Having to depend on out-dated data, which may still reflect divisive biases, is quite an ironic limitation for such a futuristic innovation.

Nonetheless, Sandra Wachter, a researcher in data ethics and algorithms at the University of Oxford, told the Guardian: “We can, in principle, build systems that detect biased decision-making, and then act on it.” She, alongside other experts and researchers, believes that there needs to be an "AI watchdog", to counteract any unintentional AI discrimination.

The possible future

If researchers find a way to avoid AI prejudice, and automation gets adopted in most if not all newsrooms, what would happen then?

We have already established that automated journalism may substantially increase the amount of available news. This would inevitably cause a chain reaction: it could make it more difficult for consumers to find content most relevant to them. This is either a luxury, or a problem, depending on the point of view, but search engines and personalised news aggregators, such as Google News, would then become significantly more important.
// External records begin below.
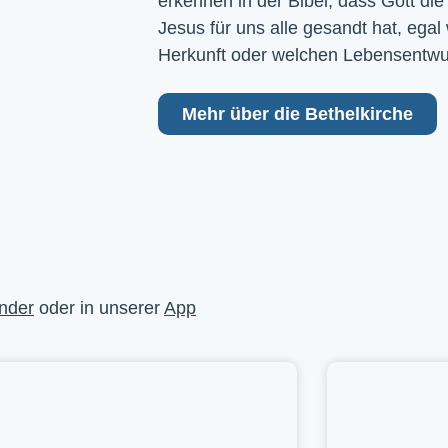
erkennen in der Bibel, dass Gott die
Jesus für uns alle gesandt hat, egal
Herkunft oder welchen Lebensentwu
Mehr über die Bethelkirche
nder
oder in unserer
App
Search engine providers claim to analyse individual user data to provide news consumers with the most relevant content. Therefore, different news consumers might receive different results for the same keyword searches. This may lead to partial information blindness, or also known as the “filter bubble” hypothesis, where individuals would constantly consume the same kind of information.

Consequently, they would experience less “cognitive dissonance”, which means that it would be less likely for people to find information that challenges their views or contradicts their interests— this is crucial for public opinion in a democratic society.

Despite the theory’s mass appeal, there is no empirical evidence that proves the existence of the filter bubble. However, as automated news content and news availability increases, the need for content personalisation may very well increase as well, making the “filter bubble” a working theory.

At the moment, there are not many media organisations utilising automation and AI. Few software providers offer actual journalistic products, and the products that are available still have their limitations; they still need structured data and human pre-programming to work.

Therefore, journalists can sit back, relax and enjoy a cup of coffee… for now, at least.

According to Chris Middleton, there are still many organisations who will make “an absolute commitment to quality human journalism”, but some of these organisations are “using AI to bring people towards related content, other content that they might like”.

There is still a long way to go for automation technology. Image by: KUKA via Wikimedia Commons.

For now, according to a Tow report last year, it seems that automation in journalism is likely here to stay. They advised journalists to learn and practice skills that robots would never be able to compete with (for the time being), like giving an article “the human touch” with a variety of story-telling techniques.

Automated journalism is still in its early experimental phases. But considering its cost-effective benefits, this may drastically change, and it may not be as far ahead in the future as one might think.